Among the records, find the lines that hold the string "Label" and return them.
====== Dataset entries ======
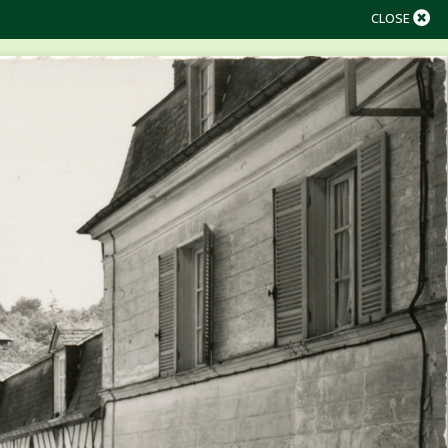
CLOSE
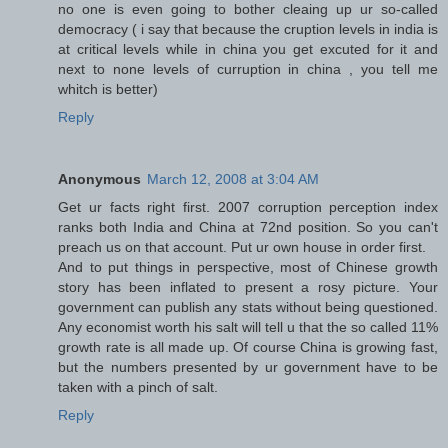
no one is even going to bother cleaing up ur so-called
democracy ( i say that because the cruption levels in india is
at critical levels while in china you get excuted for it and
next to none levels of curruption in china , you tell me
whitch is better)
Reply
Anonymous
March 12, 2008 at 3:04 AM
Get ur facts right first. 2007 corruption perception index
ranks both India and China at 72nd position. So you can't
preach us on that account. Put ur own house in order first.
And to put things in perspective, most of Chinese growth
story has been inflated to present a rosy picture. Your
government can publish any stats without being questioned.
Any economist worth his salt will tell u that the so called 11%
growth rate is all made up. Of course China is growing fast,
but the numbers presented by ur government have to be
taken with a pinch of salt.
Reply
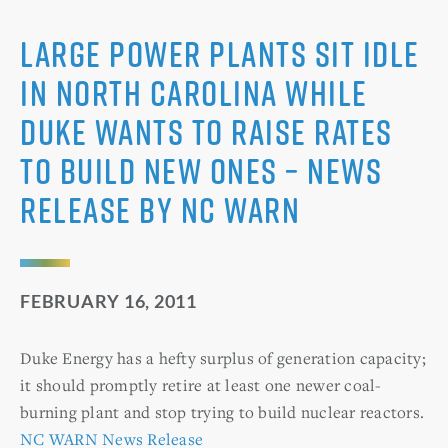
Large Power Plants Sit Idle
in North Carolina while
Duke Wants to Raise Rates
to Build New Ones – News
Release by NC WARN
FEBRUARY 16, 2011
Duke Energy has a hefty surplus of generation capacity;
it should promptly retire at least one newer coal-
burning plant and stop trying to build nuclear reactors.
NC WARN News Release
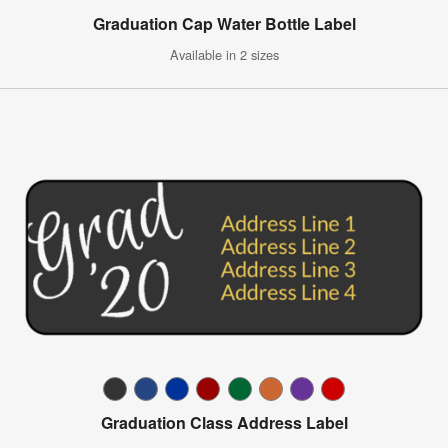
Graduation Cap Water Bottle Label
Available in 2 sizes
Graduation Class Address Label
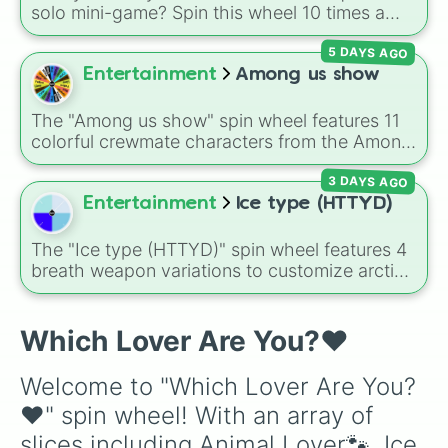
Spicy Food Lover🌶️🔥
======
# [Result]
Graduation Cap Water Bottle Label
Graduation Class Address Label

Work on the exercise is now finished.